/heerkat

Heerkat (Hadoop Meerkat) is a Python framework for implementing and executing smoke tests that verify the correctness of your Hadoop cluster and tools like HDFS, Hive, Solr, HBase, Oozie and more.

Primary LanguagePythonApache License 2.0Apache-2.0

Repository was migrated to internal bitbucket. To get access please contact with Roche DevTools Support

#Heerkat - Hadoop Cluster Monitoring Bundle

Hadoop Cluster Monitoring Bundle helps to diagnose the state of services in a Hadoop cluster. We made it work with the Cloudera QuickStart VM, so you can evaluate it easily. However, it was designed to work with production clusters and this is how it is utilized by us.

Heerkat is available under the Apache License 2.0.

General Requirements:

  • create a log directory in the root folder to store the log files (the output paths for the tests can be set in run.sh - variables DETAILED_LOG and MONITORED_LOG)
  • set an environment variable to indicate that the Cloudera QuickStart installation is used: export EXECUTION_ENV=quickstart

Availability monitoring

Availability monitoring is performed with custom scripts written in Python. Python code periodically (needs to be setup in Cron or other scheduler) executes the checks for chosen Hadoop components and logs predefined 'failure line' to a file. This file can be monitored by the end-users or with a preferred monitoring system, e.g. NetIQ App Manager.

Running tests

This code should work with the Cloudera QuickStart. To run the test simply execute:

./run.sh availability.service_tests

Skipping a test

There is a decorator @skip(for_env=None, message=' ') that can be used to disable test or tests for a given environment. By default all tests that require additional data or user creation are skipped!

Requirements

Most of the test will work out of the box on Cloudera Quickstart installation. Below you will find instructions if any test needs configuration adjustment.

Oozie workflow test requirements

To test the Oozie workflow the node from which you run the test needs to be whitelisted in Cloudera Manager.

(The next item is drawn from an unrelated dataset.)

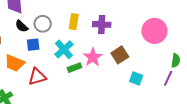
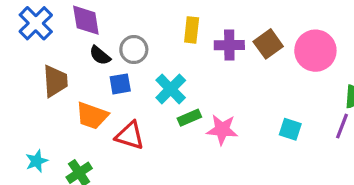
yellow rectangle: (74, 22) -> (192, 30), moved
brown square: (120, 55) -> (268, 44), moved
pink star: (93, 57) -> (222, 130), moved, turned -30
red triangle: (37, 77) -> (130, 136), turned 36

  • Go into Oozie configuration and edit "Oozie Server Advanced Configuration Snippet (Safety Valve) for oozie-site.xml". For Cloudera Quickstart paste in:
<property>
<name>oozie.service.HadoopAccessorService.nameNode.whitelist</name>
<value/>
<description/>
</property>

<property>
<name>oozie.service.HadoopAccessorService.jobTracker.whitelist</name>
<value/>
<description>
Whitelisted job tracker for Oozie service.
</description>
</property>
  • Go into HDFS configuation and edit "Cluster-wide Advanced Configuration Snippet (Safety Valve) for core-site.xml". For Cloudera Quickstart pase in:
<property> 
<name>hadoop.proxyuser.oozie.hosts</name> 
<value>*</value> 
</property> 
<property> 
<name>hadoop.proxyuser.oozie.groups</name> 
<value>*</value> 
</property>

###Hbase test requirements (skipped by default)*

Needs to have proper libraries (please look into proper section of properties.py file), needs to have database created and user access. (for Cloudera Quickstart you can use resources/create_datasets.sh)

###Impala/Hive test requirements (skipped by default)*

Needs to have proper libraries (please look into proper section of properties.py file), needs to have database created and user access. (for Cloudera Quickstart you can use resources/create_datasets.sh)

###Solr test requirements (skipped by default)*

Needs to have proper libraries (please look into proper section of properties.py file), needs to have collection created and user access. (for Cloudera Quickstart you can use resources/create_datasets.sh)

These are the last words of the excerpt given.